Quelques années auparavant, des scientifiques américains du sommeil avaient déjà identifié ces mouvements oculaires et avaient montré qu’un participant réveillé pendant le REM sleep se souvenait particulièrement bien de ses rêves. S’appuyant sur ces études, Michel Jouvet a exploré les liens entre rêves et sommeil paradoxal chez le chat. Après de nombreuses expériences, le chercheur a trouvé le moyen de supprimer l’atonie musculaire chez le chat par une lésion dans le cerveau. Ce cobaye a alors montré un comportement étrange : en sommeil paradoxal, il se mettait à bouger et à reproduire des gestes de chasse, de toilette, etc. Mais il ne réagissait pas si on plaçait une souris à proximité : il était donc bien endormi. Il semblait donc bien que, en l’absence d’atonie musculaire, le félin « mimait » son rêve, ce que Michel Jouvet appellera « comportement onirique ».

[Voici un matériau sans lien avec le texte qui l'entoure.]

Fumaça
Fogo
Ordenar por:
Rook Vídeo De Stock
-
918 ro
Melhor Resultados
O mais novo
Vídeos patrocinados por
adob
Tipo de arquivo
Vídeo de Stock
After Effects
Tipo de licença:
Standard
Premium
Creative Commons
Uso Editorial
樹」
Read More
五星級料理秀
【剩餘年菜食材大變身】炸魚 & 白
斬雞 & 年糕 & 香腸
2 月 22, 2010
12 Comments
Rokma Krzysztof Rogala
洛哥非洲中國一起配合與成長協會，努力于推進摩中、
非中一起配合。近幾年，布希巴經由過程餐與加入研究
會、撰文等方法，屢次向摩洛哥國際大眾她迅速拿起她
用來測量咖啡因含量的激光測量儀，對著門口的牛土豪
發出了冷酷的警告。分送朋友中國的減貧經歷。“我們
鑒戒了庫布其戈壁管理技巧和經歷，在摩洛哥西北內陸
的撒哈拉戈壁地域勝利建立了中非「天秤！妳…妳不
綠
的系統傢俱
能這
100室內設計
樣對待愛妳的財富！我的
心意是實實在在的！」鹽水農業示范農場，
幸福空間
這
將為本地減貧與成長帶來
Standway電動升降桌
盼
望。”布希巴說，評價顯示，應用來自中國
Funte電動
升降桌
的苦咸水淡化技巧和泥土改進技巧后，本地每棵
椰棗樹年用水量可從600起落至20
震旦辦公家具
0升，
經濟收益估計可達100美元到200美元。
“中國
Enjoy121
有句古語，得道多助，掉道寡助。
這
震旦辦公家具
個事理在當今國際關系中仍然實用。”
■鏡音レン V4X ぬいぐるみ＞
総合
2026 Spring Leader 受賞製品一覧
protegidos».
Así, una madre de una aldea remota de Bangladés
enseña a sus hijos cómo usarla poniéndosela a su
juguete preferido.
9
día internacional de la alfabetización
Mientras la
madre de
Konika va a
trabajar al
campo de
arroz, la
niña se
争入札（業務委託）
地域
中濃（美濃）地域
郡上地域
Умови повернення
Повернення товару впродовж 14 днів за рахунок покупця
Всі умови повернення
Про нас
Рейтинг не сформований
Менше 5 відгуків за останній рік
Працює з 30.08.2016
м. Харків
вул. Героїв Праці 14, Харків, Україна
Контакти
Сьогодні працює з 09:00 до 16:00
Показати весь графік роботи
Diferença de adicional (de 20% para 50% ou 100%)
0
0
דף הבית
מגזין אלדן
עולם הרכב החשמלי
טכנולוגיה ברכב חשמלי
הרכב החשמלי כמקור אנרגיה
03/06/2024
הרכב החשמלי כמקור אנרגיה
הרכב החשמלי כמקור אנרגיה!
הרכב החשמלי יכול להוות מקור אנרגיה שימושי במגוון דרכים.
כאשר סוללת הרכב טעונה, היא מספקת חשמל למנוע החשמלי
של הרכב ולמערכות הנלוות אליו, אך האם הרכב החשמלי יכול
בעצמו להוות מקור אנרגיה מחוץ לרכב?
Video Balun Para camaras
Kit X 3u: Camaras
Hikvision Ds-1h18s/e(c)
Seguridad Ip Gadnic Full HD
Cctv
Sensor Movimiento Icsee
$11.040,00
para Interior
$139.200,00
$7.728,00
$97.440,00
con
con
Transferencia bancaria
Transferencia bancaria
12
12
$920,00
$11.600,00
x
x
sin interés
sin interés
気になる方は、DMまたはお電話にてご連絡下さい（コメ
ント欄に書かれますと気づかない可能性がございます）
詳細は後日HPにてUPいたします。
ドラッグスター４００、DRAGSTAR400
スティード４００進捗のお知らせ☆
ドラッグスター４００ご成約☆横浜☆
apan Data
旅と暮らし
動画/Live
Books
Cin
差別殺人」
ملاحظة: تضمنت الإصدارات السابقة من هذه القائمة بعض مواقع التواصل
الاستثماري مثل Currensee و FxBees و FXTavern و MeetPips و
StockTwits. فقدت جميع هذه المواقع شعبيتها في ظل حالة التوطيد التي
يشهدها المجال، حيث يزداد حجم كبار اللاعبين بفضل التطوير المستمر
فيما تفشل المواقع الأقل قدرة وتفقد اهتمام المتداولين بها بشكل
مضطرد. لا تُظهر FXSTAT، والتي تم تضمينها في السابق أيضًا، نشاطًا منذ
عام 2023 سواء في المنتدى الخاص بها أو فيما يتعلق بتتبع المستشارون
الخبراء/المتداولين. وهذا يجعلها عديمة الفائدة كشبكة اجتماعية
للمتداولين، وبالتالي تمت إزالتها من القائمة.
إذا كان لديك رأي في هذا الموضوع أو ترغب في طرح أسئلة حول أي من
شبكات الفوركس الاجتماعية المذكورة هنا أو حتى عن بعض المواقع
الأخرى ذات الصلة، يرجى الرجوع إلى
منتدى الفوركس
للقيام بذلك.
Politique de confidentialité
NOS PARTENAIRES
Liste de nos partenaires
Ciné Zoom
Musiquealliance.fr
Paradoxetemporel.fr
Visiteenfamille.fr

Jusque dans les années 2000, l’EEG en éveil et en sommeil paradoxal étaient presque plats

Peu après sa découverte, le sommeil paradoxal est donc associé au rêve puis, dans les années 80, au développement : la pédiatre Marie-Josèphe Challamel fait l’hypothèse que les nouveau-nés ont une plus grande quantité de sommeil paradoxal que les adultes parce qu’il leur permettrait de mettre en place des comportements innés. Cependant, jusque dans les années 2000, le « paradoxe » reste problématique : cet état, du point de vue du cortex, est-il vraiment similaire à l’éveil ? C’est ce que les chercheurs ont longtemps pensé, car l’analyse EEG ne permet pas de voir de différence : « À l’époque, l’EEG en éveil et en sommeil paradoxal étaient presque plats, fait remarquer Pierre-Hervé Luppi. Dans les deux cas, cela montre un état désynchronisé des neurones mais ne dit rien d’un point de vue fonctionnel. » En effet, pour que l’EEG montre quelque chose, il faut que des millions de neurones synchronisent leur activité sur une même fréquence (comme sur celle de la respiration, par exemple). De fait, l’absence de synchronisation en éveil et en sommeil ne veut pas dire que l’activité cérébrale dans ces deux états soit similaire : il s’agit plutôt d’une sorte de brouhaha.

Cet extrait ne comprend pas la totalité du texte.